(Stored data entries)
= = =

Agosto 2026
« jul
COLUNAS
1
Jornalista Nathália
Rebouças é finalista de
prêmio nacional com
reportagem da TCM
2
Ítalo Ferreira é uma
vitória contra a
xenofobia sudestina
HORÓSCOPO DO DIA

= = =

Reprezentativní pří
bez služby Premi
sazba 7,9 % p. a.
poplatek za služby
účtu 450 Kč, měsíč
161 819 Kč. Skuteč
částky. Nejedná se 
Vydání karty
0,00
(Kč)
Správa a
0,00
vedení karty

= = =

Count every line of the data above where "služby" appears, and give the total only.

Output for this exercise: 2